I don’t think that embracing death, accepting the end means an absence of color, contrast, shapes that demand the attention.

Death is many things, it needs be many things, it is necessary in order for us to define and proclaim life; death is many things, but it ain’t bland.

I had dreaded going to this ceremony, visions of a lifetime of funeral home visits crowded into my mind, the process of packaging and dispatching the someone whom I once knew and loved, intense and heavy memories.

Today I had my first discussion about hospice activity that would involve both children and adults; I am giving thought to how a 69 year old guy can be helpful to those sorting out the new situation of loss.

I am attracted to this area because of the difficulty I had finding someone, especially a male, when my daughter lost her mother, and the unresolved issues that may now be addressed and put to rest.

That I went through this business and came out the other side may be helpful, at least that is the assumption that a few of us are making.

It has taken a week for me to write this much and post it, this tells me that there is more to look into here-and I will.

Why blog? 2

November 6, 2007

I don’t have a clear answer to my own question, I don’t know why one would spend time and effort on a web log, but I do know that getting it down, getting it down right has been much on my mind.

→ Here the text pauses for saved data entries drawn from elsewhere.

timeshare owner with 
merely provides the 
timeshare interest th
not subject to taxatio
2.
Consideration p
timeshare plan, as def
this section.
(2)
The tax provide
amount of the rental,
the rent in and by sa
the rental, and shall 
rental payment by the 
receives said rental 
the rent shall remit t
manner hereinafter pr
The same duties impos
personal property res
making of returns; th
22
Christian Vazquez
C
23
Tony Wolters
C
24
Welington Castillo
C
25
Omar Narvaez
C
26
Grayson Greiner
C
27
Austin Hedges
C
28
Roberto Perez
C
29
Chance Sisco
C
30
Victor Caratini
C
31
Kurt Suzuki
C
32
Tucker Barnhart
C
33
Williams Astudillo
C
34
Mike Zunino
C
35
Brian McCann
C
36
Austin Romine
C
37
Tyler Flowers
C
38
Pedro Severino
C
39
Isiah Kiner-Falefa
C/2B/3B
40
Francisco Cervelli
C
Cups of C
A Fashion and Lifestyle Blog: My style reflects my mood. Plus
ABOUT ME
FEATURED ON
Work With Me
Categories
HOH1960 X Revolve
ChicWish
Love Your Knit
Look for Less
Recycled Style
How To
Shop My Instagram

I turned 69 last week, and am fighting that often misguided urge to make a statement that shows that I am, and eventually that I was. It is misguided if it is based upon the wrong belief that there is meaning to all of this, and subsequently that I need justify my being against some absolute metre. Not that people shouldn’t make meaning for their own lives, that one can co-ordinate and drive all one’s facilities in a particular direction, we should, we do. It is that there is no great meaning in being, that the day there is no human life will be no more than the day before there was; the change will be that there is no one naming days and counting days, there will be no such thing as days.

The person who said that the greatest courage of all is that needed to face meaninglessness, that person was square-on right.

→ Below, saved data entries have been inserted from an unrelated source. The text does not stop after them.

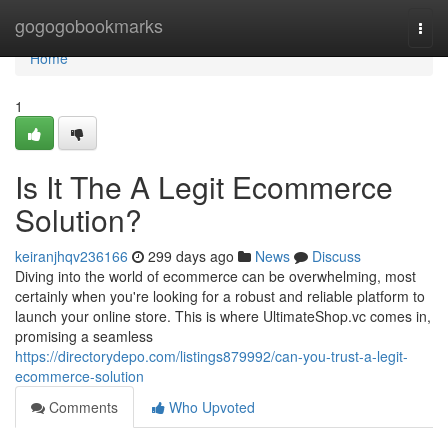
Home
gogogobookmarks
Togg
navi
Home
1
Is It The A Legit Ecommerce
Solution?
keiranjhqv236166
299 days ago
News
Discuss
Diving into the world of ecommerce can be overwhelming, most
certainly when you're looking for a robust and reliable platform to
launch your online store. This is where UltimateShop.vc comes in,
promising a seamless
https://directorydepo.com/listings879992/can-you-trust-a-legit-
ecommerce-solution
Comments
Who Upvoted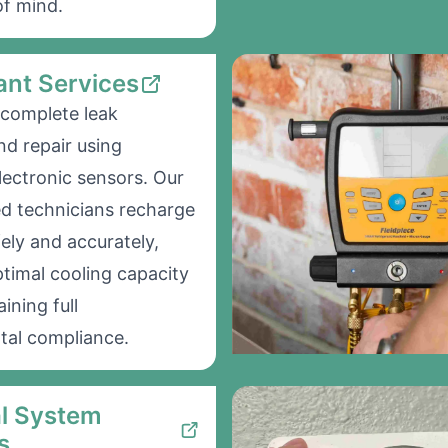
f mind.
ant Services
complete leak
nd repair using
ectronic sensors. Our
ed technicians recharge
ely and accurately,
ptimal cooling capacity
ining full
tal compliance.
al System
s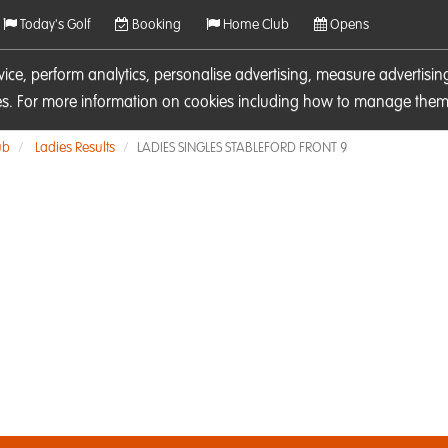
Today's Golf
Booking
Home Club
Opens
rvice, perform analytics, personalise advertising, measure adverti
ies. For more information on cookies including how to manage them 
ub
Ladies Results
LADIES SINGLES STABLEFORD FRONT 9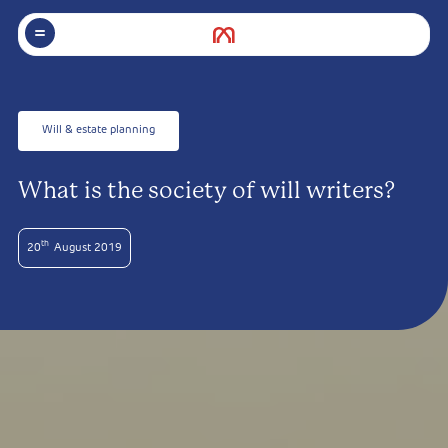
Will & estate planning
What is the society of will writers?
th
20
August 2019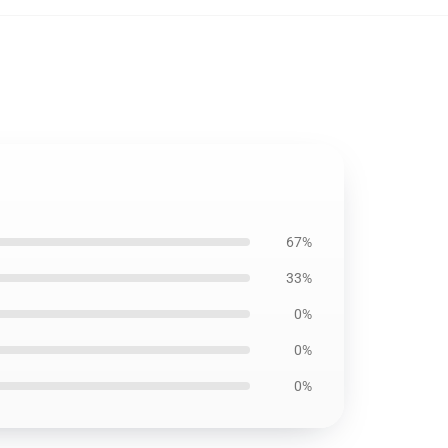
67%
33%
0%
0%
0%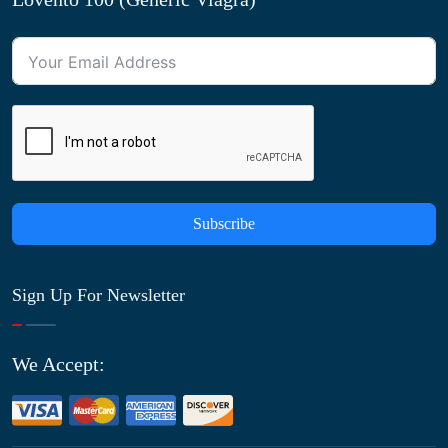
Subscribe
Sign Up For Newsletter
We Accept: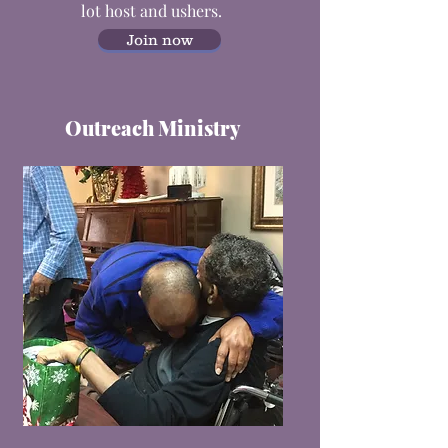
lot host and ushers.
Join now
Outreach Ministry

Anyway, back to why I am getting caught up in making a blog:

That saying of Epictetus, that I don’t know what I am thinking until I write it. I am charting the course direction for the next part of my life in doing this hospice work; but the work I am going to do isn’t yet clear, it will not be all traditional sitting at bedside and working through the stages. My intention is to do something that has to do with parents and children, something to make up for what was missing when Jeanette went into coma and then when she died.

I think that is as far as I’ll go just now.